Je pense qu’il y a la volonté politique. Il ne faut pas se leurrer. Ceux qui ont rédigé le code de 2005 sont ceux-là même qui ont rédigé celui de 1984. Il ne s’agit pas d’incompétence. La réforme arrangeait ceux qui l’ont pensée. Nous nous sommes fait avoir. En fait, il y a une volonté de refus de sortir du droit musulman en matière de réforme du code de la famille. Une volonté de ne pas aller vers un code civil. Alors appelons à une cohérence des textes pour que la famille soit tranquille et protégée. Il nous faut des mécanismes de protection contre les violences dans les foyers mêmes…
- Parce que la violence intrafamiliale est la plus répandue ?

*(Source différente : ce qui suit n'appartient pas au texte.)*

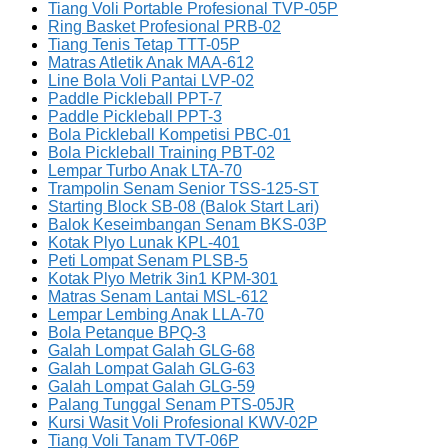
Tiang Voli Portable Profesional TVP-05P
Ring Basket Profesional PRB-02
Tiang Tenis Tetap TTT-05P
Matras Atletik Anak MAA-612
Line Bola Voli Pantai LVP-02
Paddle Pickleball PPT-7
Paddle Pickleball PPT-3
Bola Pickleball Kompetisi PBC-01
Bola Pickleball Training PBT-02
Lempar Turbo Anak LTA-70
Trampolin Senam Senior TSS-125-ST
Starting Block SB-08 (Balok Start Lari)
Balok Keseimbangan Senam BKS-03P
Kotak Plyo Lunak KPL-401
Peti Lompat Senam PLSB-5
Kotak Plyo Metrik 3in1 KPM-301
Matras Senam Lantai MSL-612
Lempar Lembing Anak LLA-70
Bola Petanque BPQ-3
Galah Lompat Galah GLG-68
Galah Lompat Galah GLG-63
Galah Lompat Galah GLG-59
Palang Tunggal Senam PTS-05JR
Kursi Wasit Voli Profesional KWV-02P
Tiang Voli Tanam TVT-06P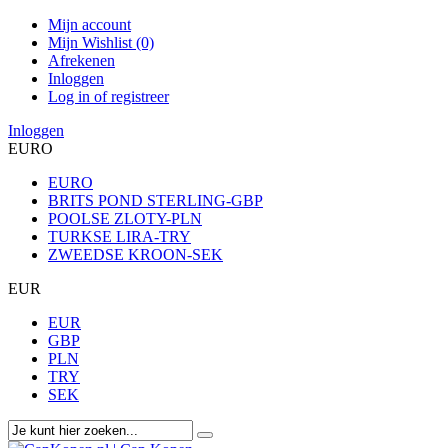
Mijn account
Mijn Wishlist (0)
Afrekenen
Inloggen
Log in of registreer
Inloggen
EURO
EURO
BRITS POND STERLING-GBP
POOLSE ZLOTY-PLN
TURKSE LIRA-TRY
ZWEEDSE KROON-SEK
EUR
EUR
GBP
PLN
TRY
SEK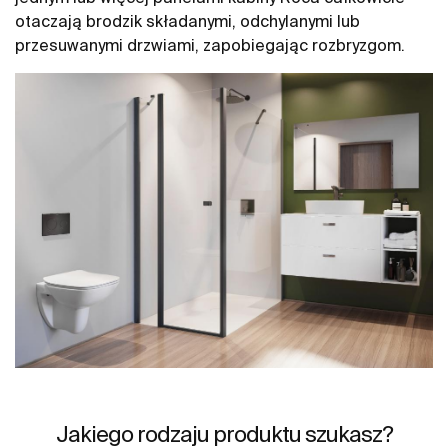
otaczają brodzik składanymi, odchylanymi lub
przesuwanymi drzwiami, zapobiegając rozbryzgom.
Jakiego rodzaju produktu szukasz?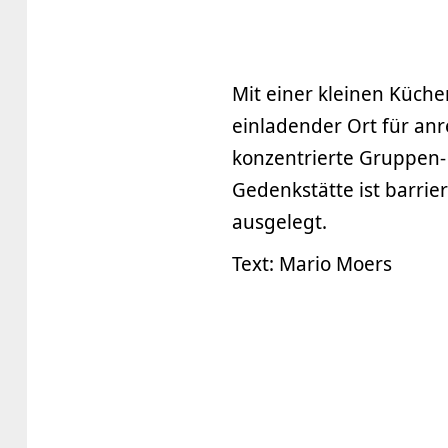
Mit einer kleinen Küche
einladender Ort für an
konzentrierte Gruppen-
Gedenkstätte ist barrie
ausgelegt.
Text: Mario Moers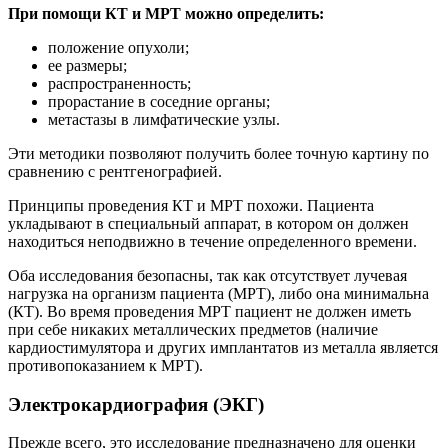
При помощи КТ и МРТ можно определить:
положение опухоли;
ее размеры;
распространенность;
прорастание в соседние органы;
метастазы в лимфатические узлы.
Эти методики позволяют получить более точную картину по
сравнению с рентгенографией.
Принципы проведения КТ и МРТ похожи. Пациента
укладывают в специальный аппарат, в котором он должен
находиться неподвижно в течение определенного времени.
Оба исследования безопасны, так как отсутствует лучевая
нагрузка на организм пациента (МРТ), либо она минимальна
(КТ). Во время проведения МРТ пациент не должен иметь
при себе никаких металлических предметов (наличие
кардиостимулятора и других имплантатов из металла является
противопоказанием к МРТ).
Электрокардиография (ЭКГ)
Прежде всего, это исследование предназначено для оценки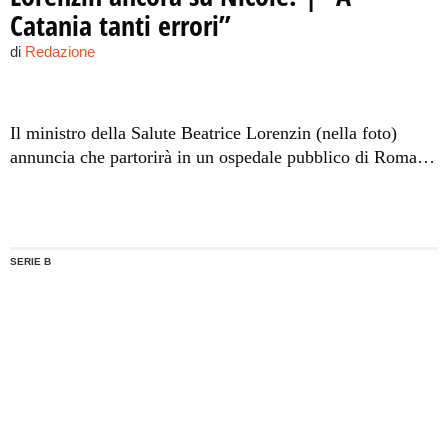
Catania tanti errori”
di
Redazione
Il ministro della Salute Beatrice Lorenzin (nella foto)
annuncia che partorirà in un ospedale pubblico di Roma. E
torna sul 'caso Sicilia'.
SERIE B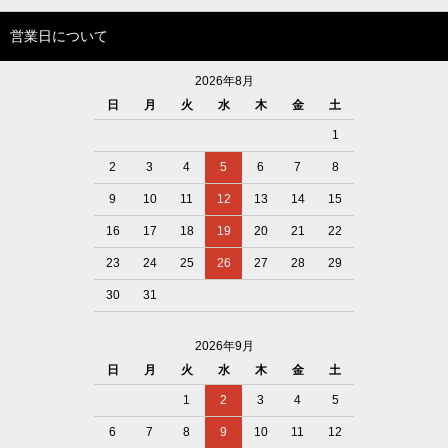
営業日について
2026年8月
日
月
火
水
木
金
土
1
2
3
4
5
6
7
8
9
10
11
12
13
14
15
16
17
18
19
20
21
22
23
24
25
26
27
28
29
30
31
2026年9月
日
月
火
水
木
金
土
1
2
3
4
5
6
7
8
9
10
11
12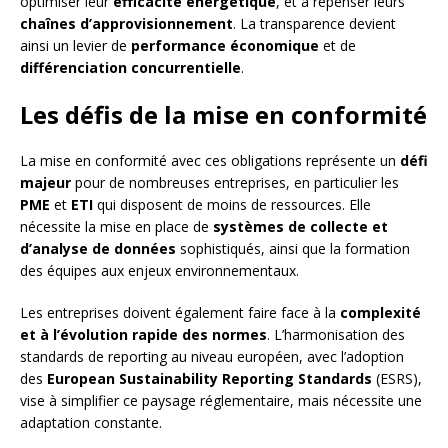
optimiser leur
efficacité énergétique
, et à repenser leurs
chaînes d’approvisionnement
. La transparence devient
ainsi un levier de
performance économique
et de
différenciation concurrentielle
.
Les défis de la mise en conformité
La mise en conformité avec ces obligations représente un
défi
majeur
pour de nombreuses entreprises, en particulier les
PME
et
ETI
qui disposent de moins de ressources. Elle
nécessite la mise en place de
systèmes de collecte et
d’analyse de données
sophistiqués, ainsi que la formation
des équipes aux enjeux environnementaux.
Les entreprises doivent également faire face à la
complexité
et à l’évolution rapide des normes
. L’harmonisation des
standards de reporting au niveau européen, avec l’adoption
des
European Sustainability Reporting Standards
(ESRS),
vise à simplifier ce paysage réglementaire, mais nécessite une
adaptation constante.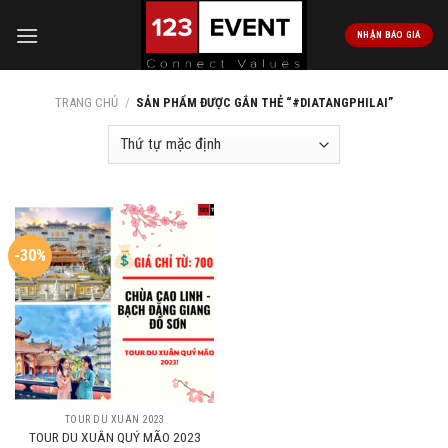
Skip
to
NHẬN BÁO GIÁ
content
TRANG CHỦ
/
SẢN PHẨM ĐƯỢC GẮN THẺ “#DIATANGPHILAI”
-30%
TOUR DU XUÂN 2023
TOUR DU XUÂN QUÝ MÃO 2023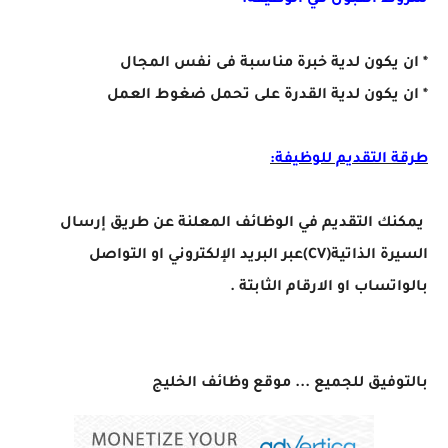
شروط القبول في الوظيفة:
* ان يكون لدية خبرة مناسبة فى نفس المجال
* ان يكون لدية القدرة على تحمل ضغوط العمل
طرقة التقديم للوظيفة:
يمكنك التقديم في الوظائف المعلنة عن طريق إرسال
السيرة الذاتية(CV)عبر البريد الإلكتروني او التواصل
بالواتساب او الارقام الثابتة .
بالتوفيق للجميع ... موقع وظائف الخليج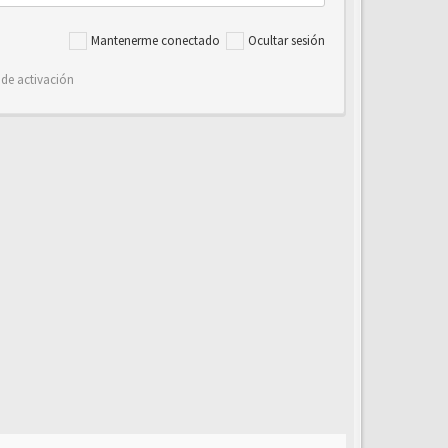
Mantenerme conectado
Ocultar sesión
 de activación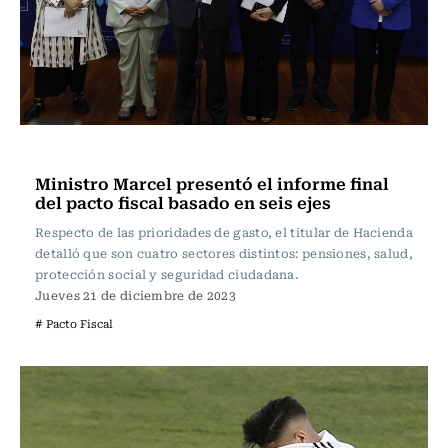
Actualidad
Ministro Marcel presentó el informe final
del pacto fiscal basado en seis ejes
Respecto de las prioridades de gasto, el titular de Hacienda
detalló que son cuatro sectores distintos: pensiones, salud,
protección social y seguridad ciudadana.
Jueves 21 de diciembre de 2023
# Pacto Fiscal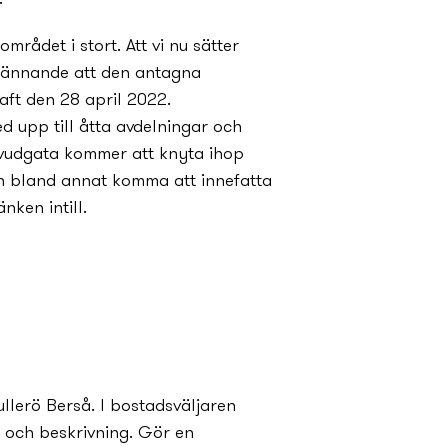
mrådet i stort. Att vi nu sätter
spännande att den antagna
aft den 28 april 2022.
d upp till åtta avdelningar och
vudgata kommer att kny­ta ihop
kan bland annat komma att innefatta
nken intill.
Fullerö Berså. I bostadsväljaren
r och beskrivning. Gör en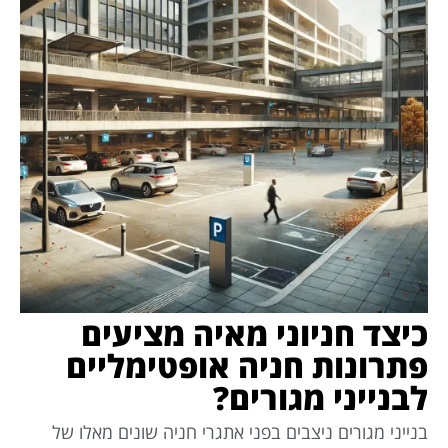
כיצד חניוני מאיה מציעים
פתרונות חניה אופטימליים
לבנייני מגורים?
בנייני מגורים ניצבים בפני אתגרי חניה שונים מאלו של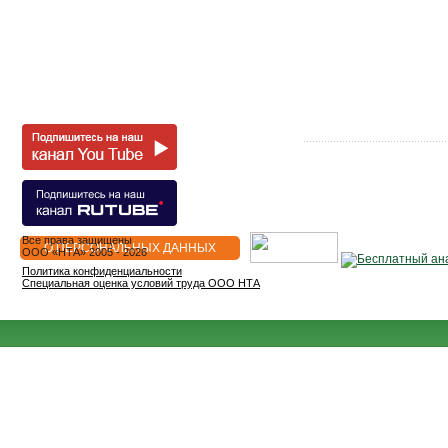
Все права защищены
О ПЕРСОНАЛЬНЫХ ДАННЫХ
OOO «НТА» 2005 - 2026
Политика конфиденциальности
Специальная оценка условий труда ООО НТА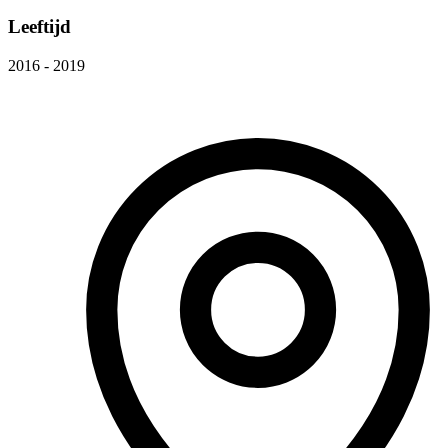
Leeftijd
2016 - 2019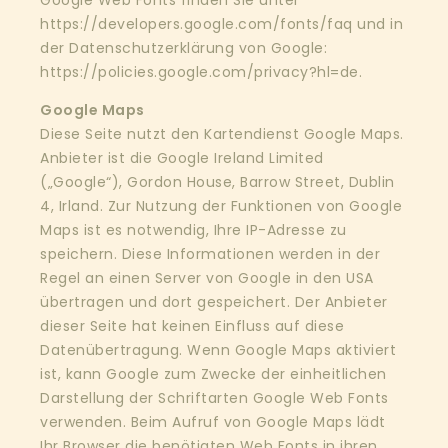
https://developers.google.com/fonts/faq
und in
der Datenschutzerklärung von Google:
https://policies.google.com/privacy?hl=de
.
Google Maps
Diese Seite nutzt den Kartendienst Google Maps.
Anbieter ist die Google Ireland Limited
(„Google“), Gordon House, Barrow Street, Dublin
4, Irland. Zur Nutzung der Funktionen von Google
Maps ist es notwendig, Ihre IP-Adresse zu
speichern. Diese Informationen werden in der
Regel an einen Server von Google in den USA
übertragen und dort gespeichert. Der Anbieter
dieser Seite hat keinen Einfluss auf diese
Datenübertragung. Wenn Google Maps aktiviert
ist, kann Google zum Zwecke der einheitlichen
Darstellung der Schriftarten Google Web Fonts
verwenden. Beim Aufruf von Google Maps lädt
Ihr Browser die benötigten Web Fonts in ihren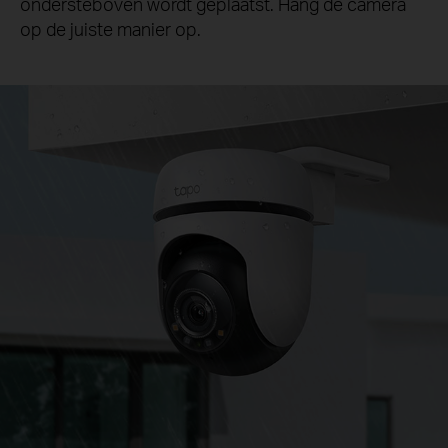
ondersteboven wordt geplaatst. Hang de camera
op de juiste manier op.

Oui, ces violences sont les plus récurrentes, même si les autres sont tout aussi importantes. Il existe quelques procédures et des textes qui permettent à la femme violentée par son mari d’interdire le domicile à ce dernier et de l’empêcher de la voir, mais ce n’est pas appliqué. Ce sont les référés conjugaux contenus dans le code de procédure pénale et pourtant sur le terrain, rares sont ceux qui les connaissent. Il faut ramasser toutes les procédures, tous les textes, les décrets, les circulaires, etc., et en faire une seule loi pour se prémunir de la violence contre les femmes, la punir et prendre en charge les victimes.
- Comme pour la loi sur la protection de l’enfance dont on parle depuis des années ?
Moi-même j’ai travaillé sur la convention internationale de protection de l’enfance et j’ai découvert qu’il y a des milliers de textes consacrés à l’enfance et je les ai dépouillés. En fait pour une meilleure application, il faut ramener cet arsenal à une loi pluridisciplinaire. Le droit social est très mal connu, y compris par les magistrats. Il y a des lacunes qu’il faut combler et si on part du point juridique, nécessairement nous allons traiter tous les autres points socio-économiques, culturels, politiques et cultuels.
- Voulez-vous dire que nous sommes condamnés à le subir ?
Ce n’est pas évident. Les problèmes liés à son application sont tellement énormes qu’ils finiront par ouvrir une brèche. Il faudra que les gens qui ont pris leurs responsabilités pour exiger la réforme du code de 1984, reviennent sur le terrain pour revendiquer la refonte de celui de 2005. Je cite l’exemple du certificat prénuptial. Il a été prévu dans le code de manière scandaleuse qui a prêté à de mauvaises interprétations. Nous avons corrigé cette aberration dans la loi sur la santé qui vient d’être achevée, pour rendre cette disposition plus cohérente. Il est important de rappeler que ce certificat a été le fruit de la lutte des médecins professeurs femmes généticiennes. Elles voulaient dire stop aux mariages consanguins dont les enfants sont en général des filles attardées. Ce document doit relever du secret médical, parce qu’il comporte des informations sur la santé des époux. Il ne doit pas être remis au notaire. De plus, le code indique que ce document est exigé pour détecter les maladies qui contreviennent au mariage. Or, aucune maladie ne contrevient au mariage. Il y a des époux qui veulent se marier et ne pas faire d’enfants. Les sidéens aussi peuvent se marier en prenant les mesures de protection connues.